> ACTIVITY:
Go through the entries below, count every line with the string "change", and answer with only that number.

Saved entries:
▬▬▬▬▬▬

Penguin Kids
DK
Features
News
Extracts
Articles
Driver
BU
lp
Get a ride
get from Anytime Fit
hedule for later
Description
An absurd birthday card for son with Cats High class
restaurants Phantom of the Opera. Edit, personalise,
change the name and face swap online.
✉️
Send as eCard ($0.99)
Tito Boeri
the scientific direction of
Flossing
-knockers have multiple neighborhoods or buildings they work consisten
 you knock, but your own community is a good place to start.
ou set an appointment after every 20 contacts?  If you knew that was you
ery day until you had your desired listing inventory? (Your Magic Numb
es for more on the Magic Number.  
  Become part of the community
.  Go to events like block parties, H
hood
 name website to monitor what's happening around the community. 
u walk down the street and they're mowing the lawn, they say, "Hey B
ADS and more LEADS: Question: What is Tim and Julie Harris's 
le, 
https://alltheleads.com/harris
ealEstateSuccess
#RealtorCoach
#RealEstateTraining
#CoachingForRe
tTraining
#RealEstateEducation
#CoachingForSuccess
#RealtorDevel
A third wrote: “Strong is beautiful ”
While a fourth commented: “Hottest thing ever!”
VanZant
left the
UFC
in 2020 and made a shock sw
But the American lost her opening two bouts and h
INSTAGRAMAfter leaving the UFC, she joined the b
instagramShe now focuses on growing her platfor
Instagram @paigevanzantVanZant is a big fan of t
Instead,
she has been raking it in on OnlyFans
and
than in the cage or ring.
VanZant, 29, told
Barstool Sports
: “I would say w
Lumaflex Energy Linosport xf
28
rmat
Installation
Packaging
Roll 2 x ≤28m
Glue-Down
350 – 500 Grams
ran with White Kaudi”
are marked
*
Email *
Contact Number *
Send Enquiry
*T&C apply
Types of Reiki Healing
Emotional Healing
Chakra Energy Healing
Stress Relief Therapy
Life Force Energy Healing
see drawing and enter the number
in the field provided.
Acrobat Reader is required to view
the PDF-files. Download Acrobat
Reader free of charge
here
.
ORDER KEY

▬▬▬▬▬▬

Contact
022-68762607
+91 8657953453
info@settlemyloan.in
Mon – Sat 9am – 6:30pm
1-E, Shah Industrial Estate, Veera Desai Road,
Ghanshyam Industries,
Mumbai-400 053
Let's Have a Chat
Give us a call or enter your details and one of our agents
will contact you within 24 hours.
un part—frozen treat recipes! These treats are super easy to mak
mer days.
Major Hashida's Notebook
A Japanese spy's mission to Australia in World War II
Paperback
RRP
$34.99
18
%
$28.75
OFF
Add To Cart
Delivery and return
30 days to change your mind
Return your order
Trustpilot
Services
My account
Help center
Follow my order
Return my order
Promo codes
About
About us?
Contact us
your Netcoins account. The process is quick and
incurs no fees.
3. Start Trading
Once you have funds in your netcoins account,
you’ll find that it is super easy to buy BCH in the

▬▬▬▬▬▬

> YOUR RESPONSE:
2